相続で仲間はずれにされた
「相続で仲間はずれにされた」というタイトルですが、父とか母が死亡して、自分が相続人なのに、自分に知らされないまま、他の兄弟姉妹が親の不動産の相続手続きをしてしまった。自分の相続権が無視されてしまった、というようなことです。
法的にはそのようなことはできないはずですが、こういうご相談は少なくありません。
長男が家を継ぐ
たとえば、A子さんの父が死亡して、父についての相続が開始したとします。
相続人は、A子の母・A子の兄・A子の3人だけとします。(相続人は、配偶者と長男・長女ということです。)
昔、よく耳にしたのは、父も母も兄を跡取りだからと優遇し、「嫁にいった女の子であるA子」は相手の家に入ったのだから、父の相続には関係ない、だからA子は何も相続させてもらえなかったという話です。
長男を跡継ぎと考えるというのはよくあります。
それなら、女の子は、嫁にいけば、夫の家の人間ということになるでしょう。
(ただし、昔であれば、嫁入りのための財産は持たせてやったのです。経済的に余裕がないのでそれどころではないということなら話はまた別です。)
亡くなった父の財産は長男が継げばよい、ということになります。
以上の話を、時代錯誤だと思う人と、現在でも活きていると思っている人がいます。
不動産の相続手続き
亡くなった父に不動産があった場合、現在の法律では相続人全員の同意がなければ、名義変更(所有権の変更)はできません。(例外はあります。)
そこで問題なのは、嫁にいった娘(A子)を無視して、父の不動産を兄ひとりが相続してしまったという話は事実なのかということです。
本人(A子)に事情を聞いてみると、
- 自分の戸籍謄本と印鑑証明書を不正使用されたのでは?
- 遺産分割協議書を偽造(妹の署名を勝手に書かれた)のでは?
と思っているようです。
自動車運転免許証でもパスポートでも偽造される時代ですから、遺産分割協議書の偽造くらいは、あり得ることかもしれません。
相続に不正はあるのか
相続で不正をする人はいるのでしょうか。本来は「特別受益」として計算しなければならないところ、このことを黙っているというようなことはよくあると思います。しかし、不正をするには、「不正をしてでも」という強い意志と、実際に不正をする技術が必要です。A子の兄や母がそういう人だったでしょうか。

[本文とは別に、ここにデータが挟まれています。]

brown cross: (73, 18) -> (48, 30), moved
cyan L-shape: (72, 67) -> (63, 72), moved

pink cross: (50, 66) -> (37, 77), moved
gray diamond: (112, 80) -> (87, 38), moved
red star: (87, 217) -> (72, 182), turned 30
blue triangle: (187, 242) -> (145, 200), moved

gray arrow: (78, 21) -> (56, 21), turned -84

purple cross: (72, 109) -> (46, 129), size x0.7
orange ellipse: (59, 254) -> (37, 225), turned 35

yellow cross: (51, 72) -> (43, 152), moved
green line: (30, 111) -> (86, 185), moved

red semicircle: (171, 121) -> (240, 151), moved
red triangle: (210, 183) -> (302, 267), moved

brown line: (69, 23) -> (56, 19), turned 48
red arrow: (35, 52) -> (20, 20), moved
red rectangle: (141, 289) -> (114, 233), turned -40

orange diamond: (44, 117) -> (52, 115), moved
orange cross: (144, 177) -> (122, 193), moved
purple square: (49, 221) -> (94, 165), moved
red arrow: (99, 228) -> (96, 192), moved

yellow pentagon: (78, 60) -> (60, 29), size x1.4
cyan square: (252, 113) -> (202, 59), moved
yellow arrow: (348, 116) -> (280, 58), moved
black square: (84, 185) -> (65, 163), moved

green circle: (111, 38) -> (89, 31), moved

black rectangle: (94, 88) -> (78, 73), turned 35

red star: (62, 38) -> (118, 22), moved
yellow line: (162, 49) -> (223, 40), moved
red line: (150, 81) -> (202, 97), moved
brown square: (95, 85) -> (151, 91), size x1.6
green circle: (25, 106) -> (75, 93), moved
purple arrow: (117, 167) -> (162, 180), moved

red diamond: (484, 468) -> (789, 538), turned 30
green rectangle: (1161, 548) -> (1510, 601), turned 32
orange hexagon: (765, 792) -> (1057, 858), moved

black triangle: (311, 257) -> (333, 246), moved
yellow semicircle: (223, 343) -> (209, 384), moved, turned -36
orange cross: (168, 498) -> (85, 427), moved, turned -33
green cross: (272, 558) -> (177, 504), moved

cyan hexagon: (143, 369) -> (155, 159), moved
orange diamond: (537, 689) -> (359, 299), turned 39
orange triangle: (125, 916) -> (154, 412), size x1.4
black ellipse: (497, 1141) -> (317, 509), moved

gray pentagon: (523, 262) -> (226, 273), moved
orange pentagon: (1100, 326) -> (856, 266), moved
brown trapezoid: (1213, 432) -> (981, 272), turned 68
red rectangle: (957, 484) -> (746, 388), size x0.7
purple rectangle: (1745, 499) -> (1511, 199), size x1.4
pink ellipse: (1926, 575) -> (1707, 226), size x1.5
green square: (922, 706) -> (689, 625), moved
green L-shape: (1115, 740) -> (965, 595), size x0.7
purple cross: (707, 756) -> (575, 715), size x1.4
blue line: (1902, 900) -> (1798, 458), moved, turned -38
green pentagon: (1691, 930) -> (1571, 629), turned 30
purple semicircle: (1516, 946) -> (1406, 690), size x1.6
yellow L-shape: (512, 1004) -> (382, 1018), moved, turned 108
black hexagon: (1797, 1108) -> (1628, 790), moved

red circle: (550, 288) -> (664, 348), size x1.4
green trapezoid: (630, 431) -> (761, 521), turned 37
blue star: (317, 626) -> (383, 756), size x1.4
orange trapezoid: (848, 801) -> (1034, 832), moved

親子や兄弟姉妹で仲が悪いことはよくありますから、「不正をしてでも」と考えている人は多いのかもしれません。実際、相続手続き・遺産分割協議の際に、相続人同士の間で嘘をいう人は結構多いのです。
嘘をついてでも構わない、不正をしてでも遺産は自分が多くもらって当然、等々と考えてはいても、それまで普通に生きてきた人にとっては、不正を実行するのは結構ハードルが高いものです。
日頃、詐欺行為をしてきたような人なら実行するでしょうが、ここにあげた事案のような例では、母も兄もそのようなことはしていないことがほとんどです。
不動産を相続できない例
あくまでも一例にすぎませんが、次のようなこともあります。
(1) 遺産分割協議で、父が持っていたはずの不動産が話題にならない場合、相続開始前にその不動産が売却されていることがあります。売却して得たお金を兄がもらっているということはありませんか。
(2) あるいは、その不動産を兄が父から買い取った形になっていないでしょうか。親から買い取る場合、かなり安く買うことができます。兄が買ったから、相続・遺産分割のときには話題にならず、いつのまにか兄の所有物になっているということもあるかもしれません。
(3) もしかすると(2)で、兄が買い取る費用を親があらかじめ与えていたかもしれません。親が、このお金で親の不動産を買いなさいといって、お金を渡しているというケースです。
自分が知らないうちに不動産を兄が相続したと思ったら、その土地の不動産登記簿(不動産登記情報)を確認してみてはいかがでしょうか。不動産登記簿は、誰でも閲覧可能なように作成してあるのですから、遠慮なく調べましょう。
登記簿(不動産全部事項証明)という書面を交付してもらうよりも、閲覧に行ったほうがたくさんのことがわかるかもしれません。自分ではどうもという人は、ご相談ください。
自分は何も手続きをしていないのに、親の不動産をいつのまにか他の相続人が引き継いでいる、というお話はよく聞きます。お金(現金・預貯金)についてもいろいろな問題があります。
本来はそのようなことはあってはならないのですが、現実にはおかしなことがよく起こります。